それどころか光輝や隆静などの意識を失った者達を叩き起して続きを行っていた。
「レイちゃんの鬼、悪魔……!」
「間違っちゃねぇよ。どっちもとうの昔に喰ったからな」
「揶揄が通じない、だと……?」
自分の言葉に軽く返す零刀に、多少の戦慄を覚える。
「そうだな。多少無理をさせたから詫びに疲労に効く飲み物でもやろうと思ったんだが……この様子だと、鈴はいらないみたいだな」
「ちょっ!? それって悪口が嫌だったって言うよりもただの意趣返しだよね!? ゴメンって!」
「……まあいいか。リーシャ、頼む」
鈴の手のひらクルクルに呆れながらもリーシャに飲み物とグラスを持ってこさせる。
「飲むといい。自家製のジュースだ」
「いただきまーす! ……んー、美味い!」
「疲労が、抜けていく……? ポーションか?」
「『鑑定』……いや、普通のジュースみたいだよ。『仙桃』だってさ」
「──!!!?!? ッ、ごほっ!? けほっ!」
光輝のその言葉を聞いて、鈴が盛大にむせた。
「鈴ちゃん。だ、大丈夫?」
「せんとう……セントウ、『仙桃』? え、マジで? マジで!?」
彩が心配して声をかけるが鈴はそれどころでは無かった。
「え、なに、レイちゃんって仙人? 神仙?『西王母』? 」
「『西王母』……たしか、中国の神仙だったか。ああ、『仙桃』繋がりでか? な訳あるか!」
「じゃあ、『桃源郷』でも行ってきたの? それとも地獄から帰ってきたの!?」
「『冥土』には行ったが地獄は行ってない。と言うか落ち着け」
「『冥土』!? 何それ面白そう! 教えて教えて!」
ハイテンションな鈴を抑えながら、ふと思う。
「……そう言えば、お前って神話とか得意だったか。
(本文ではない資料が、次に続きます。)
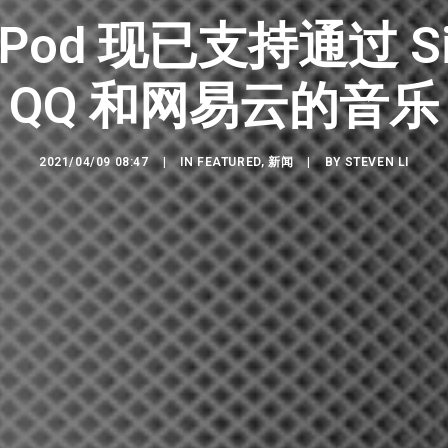
Pod 现已支持通过 S
QQ 和网易云的音乐
2021/04/09 08:47
|
IN
FEATURED
,
新闻
|
BY
STEVEN LI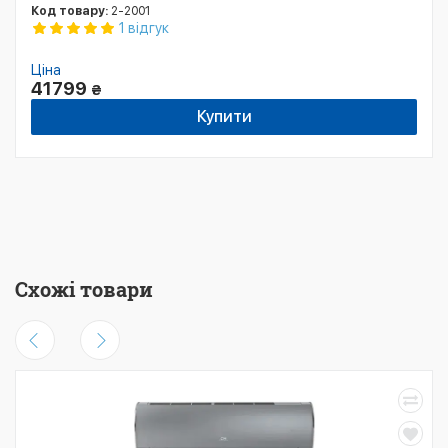
Код товару:
2-2001
1 відгук
Ціна
41799
₴
Купити
Схожі товари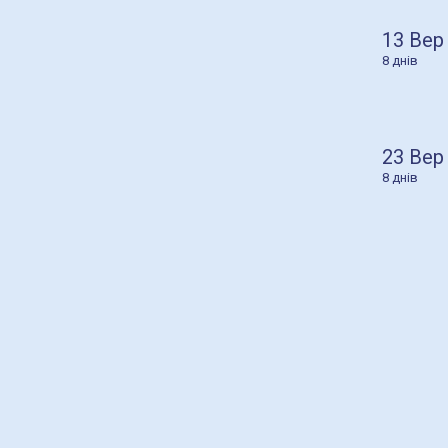
13 Вер
8 днів
23 Вер
8 днів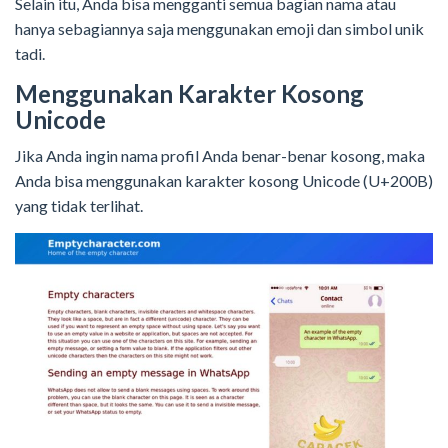
Selain itu, Anda bisa mengganti semua bagian nama atau
hanya sebagiannya saja menggunakan emoji dan simbol unik
tadi.
Menggunakan Karakter Kosong
Unicode
Jika Anda ingin nama profil Anda benar-benar kosong, maka
Anda bisa menggunakan karakter kosong Unicode (U+200B)
yang tidak terlihat.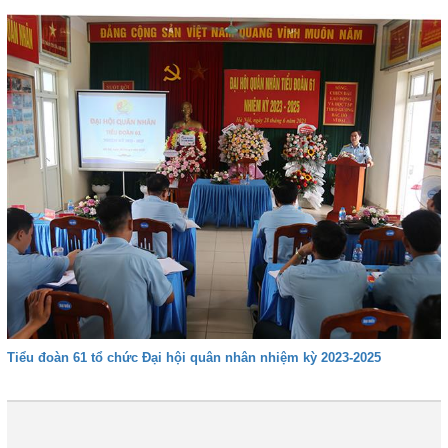
Tiểu đoàn 61 tổ chức Đại hội quân nhân nhiệm kỳ 2023-2025
Đầu
Trước
24
25
26
27
28
29
30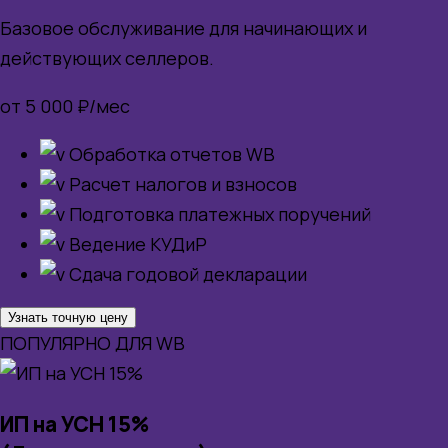
Базовое обслуживание для начинающих и
действующих селлеров.
от 5 000 ₽/мес
Обработка отчетов WB
Расчет налогов и взносов
Подготовка платежных поручений
Ведение КУДиР
Сдача годовой декларации
Узнать точную цену
ПОПУЛЯРНО ДЛЯ WB
ИП на УСН 15%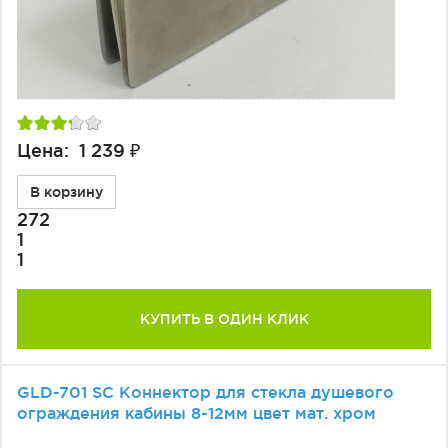
Цена: 1 239 ₽
В корзину
272
1
1
КУПИТЬ В ОДИН КЛИК
GLD-701 SC Коннектор для стекла душевого
ограждения кабины 8-12мм цвет мат. хром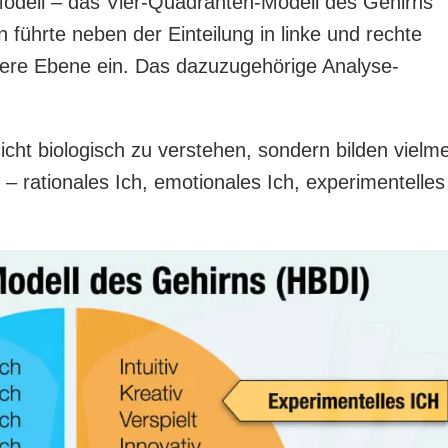
odell – das Vier-Quadranten-Modell des Gehirns
 führte neben der Einteilung in linke und rechte
ere Ebene ein. Das dazuzugehörige Analyse-
nicht biologisch zu verstehen, sondern bilden vielm
– rationales Ich, emotionales Ich, experimentelles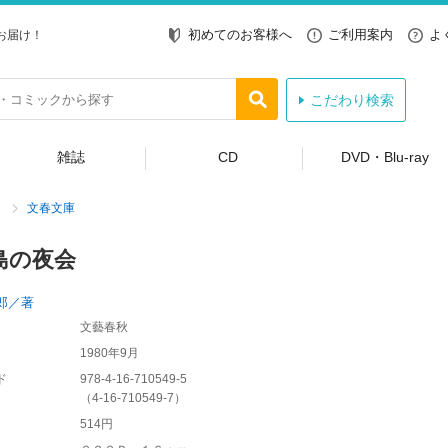
初めてのお客様へ
ご利用案内
よ
お届け！
こだわり検索
雑誌
CD
DVD・Blu-ray
文春文庫
島の夜会
郎／著
文藝春秋
1980年9月
ド
978-4-16-710549-5
（
4-16-710549-7
）
514円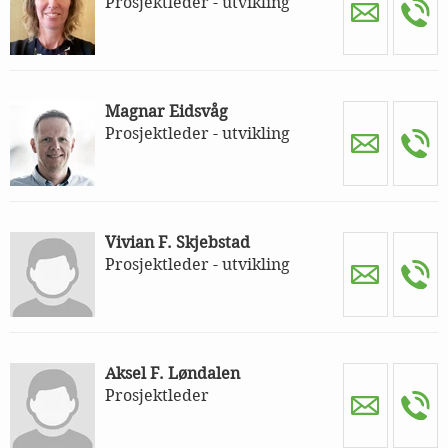
Prosjektleder - utvikling
Magnar Eidsvåg
Prosjektleder - utvikling
Vivian F. Skjebstad
Prosjektleder - utvikling
Aksel F. Løndalen
Prosjektleder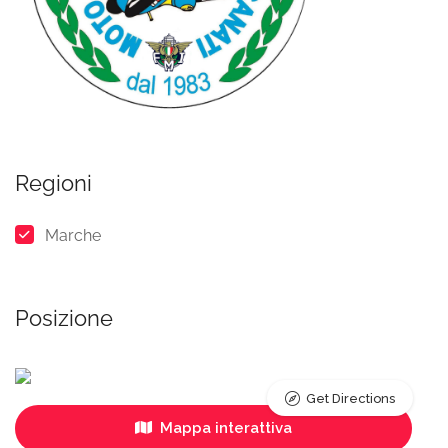
Regioni
Marche
Posizione
Get Directions
Mappa interattiva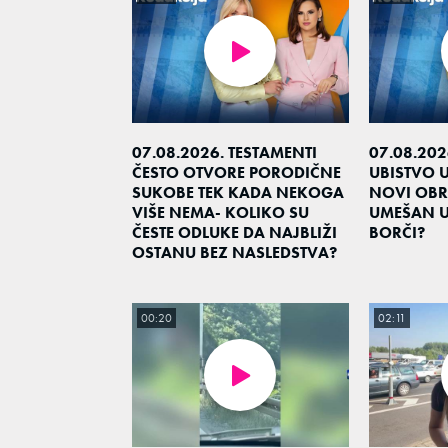
07.08.2026. TESTAMENTI
07.08.20
ČESTO OTVORE PORODIČNE
UBISTVO 
SUKOBE TEK KADA NEKOGA
NOVI OBRT
VIŠE NEMA- KOLIKO SU
UMEŠAN U
ČESTE ODLUKE DA NAJBLIŽI
BORČI?
OSTANU BEZ NASLEDSTVA?
00:20
02:11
なぁ、ちょっと聞きたいことがあるんだが……いいか?」
「……まあ、多少は知ってるから、答えられることなら……ちなみに、何が聞きたいの?」
真剣な声音の零刀に当てられたのか鈴も席に座り直して聞き返す。
「──【神殺し】についてだ」
「……多少はわかるけど。それの何が聞きたいの?」
「方法……いや、少し違うか。どういう状況下でそれが成されるのか、とかな」
その言葉に少し考えてから鈴は口に出す。
「……一番多いのが同じ神同士での戦い。『神々の黄昏』なんかが想像しやすいかな。もしくは【神の血族】。僅かにでも【神】の要素が入っていれば戦うことはできる。後は……神に匹敵するバケモノ、かな」
「……なるほどな。ちなみにだが、【神殺し】の武具なんかについては知らないか?」
「無くはないけど、『十握剣』とかもそうだけど、ほとんどの場合は神自身が使ってる場合が多いから何とも……『神の死を確認する』っていう所から派生した『神が死んだことを確定させる』モノなら『ロンギヌスの槍』もあるけど……」
「前者は直接的に同格の【神】が関わるから難しいな。後者も、戦って殺すものじゃあ無いしな……じゃあ、神に匹敵するバケモノだと、何がいる?」
「有名所だとナーガとかヨルムンガンドとか…………ああ、後有名なのはフェンリルとかかな」
「今あげた内の二つは【神の血族】じゃねぇか。ま、ありがとよ。参考になった」
「ホントに?」
「ああ、助かったよ」
どこが参考になったのかあまり理解できていない鈴が首を傾げるが、零刀はそれでも礼を言う。
「──神と同格のバケモノ、ね」
その呟きは誰の耳に入ることも無く、吹き込む風に乗って消えていった。